The defendant now applies to set aside that leave.

The defendant rests his setting-aside application on two submissions. First, he submits that the adjudicator had no jurisdiction to issue the determination against him because the defendant has never had a contract with the plaintiff within the meaning of s 4 of the Act. Second, he submits that the adjudicator breached his duty under s 16(3) of the Act to comply with the principles of natural justice.

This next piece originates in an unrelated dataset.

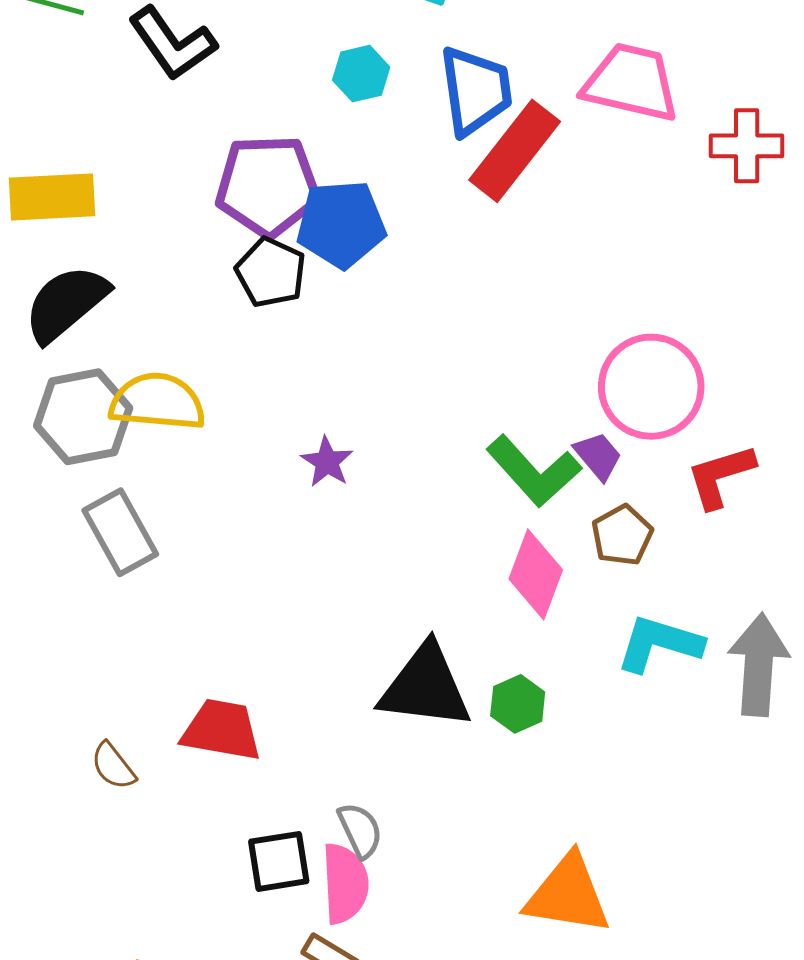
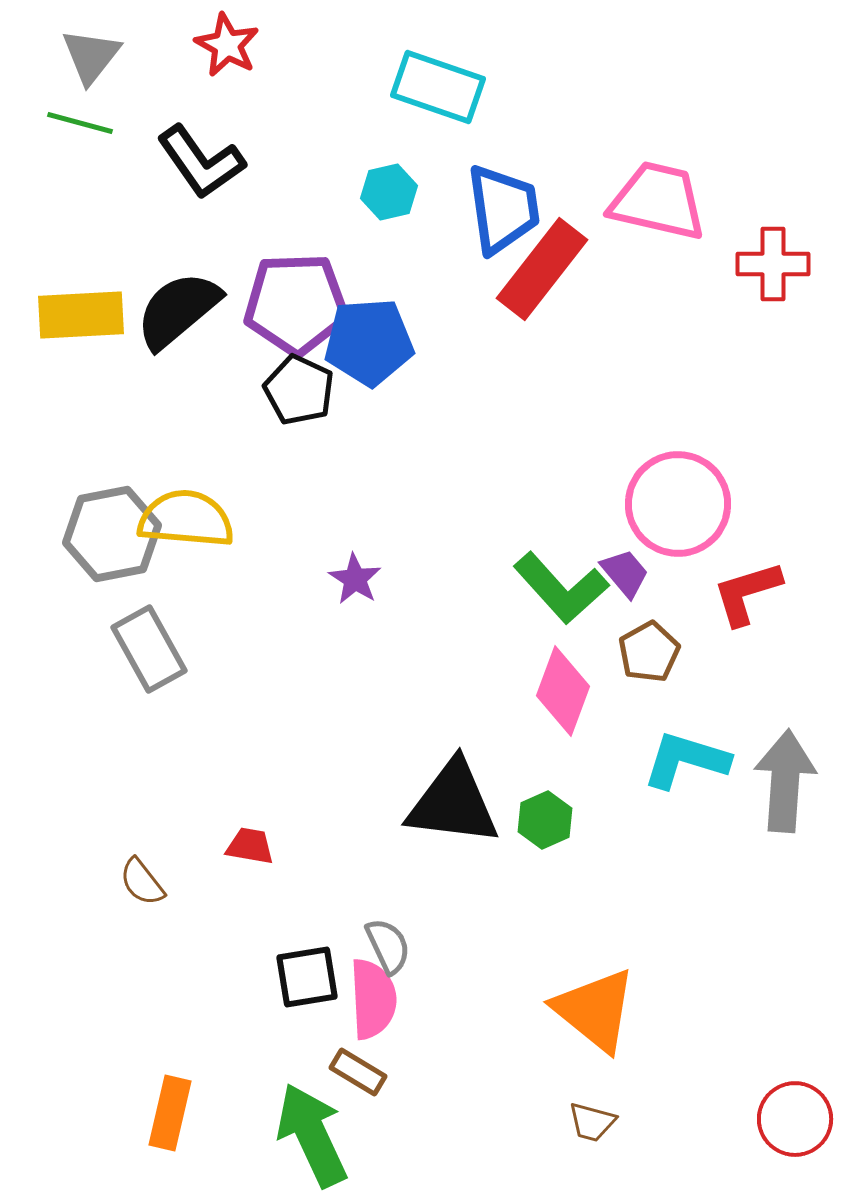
black semicircle: (66, 303) -> (178, 310), moved
red trapezoid: (222, 730) -> (250, 846), size x0.6
orange triangle: (568, 895) -> (595, 1010), turned 30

Having heard the parties and considered their submissions, I have dismissed the defendant’s application with costs. The defendant has appealed against my decision. I therefore set out my grounds.

Background The contract

The defendant is the owner of a substantial property in District 11. In April 2013, he entered into a construction contract with a company known as Hauslab D&B Pte Ltd (“D&B”). The contract names the defendant as the “Employer” and D&B as the “Builder”1 and the “Contractor”.2 It obliges D&B to design and build for the defendant on his property a two-storey detached house with an attic and an open roof terrace. The contract’s value is a little under $5.1m.3 I shall refer to this contract as “the construction contract”.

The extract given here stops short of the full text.